Again, how so? By what mechanism would such polymorphism be tapped?

The genetic variation within any local population may be greater than what organisms actually express in the field. A local environment may select for characteristics consonant with the expression of only a limited genetic combination from a greater cryptic reservoir. Once the environment changes, however, that reservoir can be drawn upon. In effect, the hidden potentiality may act as a kind of genetic archive from which to reconstruct relevant adaptations or converge on related ones once they are again needed.

A viral adaptation in the archive associated with a host switch routinely undertaken over hundreds of years—say, duck to human—may be revisited if only by way of the architectural constraints canalized on the genome and on the emergent biochemistry of the proteins produced. Such constraints are embodied by stereochemical relationships among amino acid residues, path-dependent epigenetic and biochemical pathways across genetic loci, and a compensatory evolution wherein changes in one amino acid select for changes in another.

Whenever the pathogen is confronted with elements of a previous era’s agro-ecology, the constraints together channel viral expression to what the virus evolved previously as the ‘right’ amino acid combination. That’s the ‘historical’ in the historical present.

At the same time, the evolutionary trajectory through the combinations of possible phenotypic expression may depend on the current mix of agro-ecological actors and opportunities. The successful virus must step through a unique combination of changes to ‘solve’ the new matrix of agro-ecological relationships as they are presented across the landscape. That’s the ‘present’ in the historical present.

We have here, then, something very different from the algorithmic approaches to influenza’s molecular repeats. The virus evolves by more than just mutation-selection to immunological or prophylactic environments ‘from below’ in the immediate time interval. We hypothesize the virus also expresses a genomic cognition that permits a choice in emergently archived host- and niche-specific characteristics asked of it ‘from above’.

Such cognition may help explain influenza’s capacity to succeed in agro-ecological niches defined by shifting geographic mosaics of old and new forms of farming. Although the mechanisms for such a molecular cognition require further elucidation, including its capacity in the face of environmental fluctuation, it appears influenza can straddle past and present.

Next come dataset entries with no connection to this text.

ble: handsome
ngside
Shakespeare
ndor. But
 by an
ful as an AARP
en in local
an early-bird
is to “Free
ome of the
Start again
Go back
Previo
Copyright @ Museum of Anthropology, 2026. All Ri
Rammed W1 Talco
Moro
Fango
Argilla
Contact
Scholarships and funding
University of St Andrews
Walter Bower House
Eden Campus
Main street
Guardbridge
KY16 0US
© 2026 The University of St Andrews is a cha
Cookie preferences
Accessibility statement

The duck-human interface virologist Kennedy Shortridge proposed as the means by which influenzas have long seeded human outbreaks across southern China appears to have undergone a fundamental shift once intensively farmed livestock were added. But virulent influenzas selected in such intensive livestock operations may be able to avoid burning out by switching to free-range ducks that have been feeding in local waterways and on waste grain for hundreds of years.

It would appear, then, that across such a landscape everything old for influenza is new again.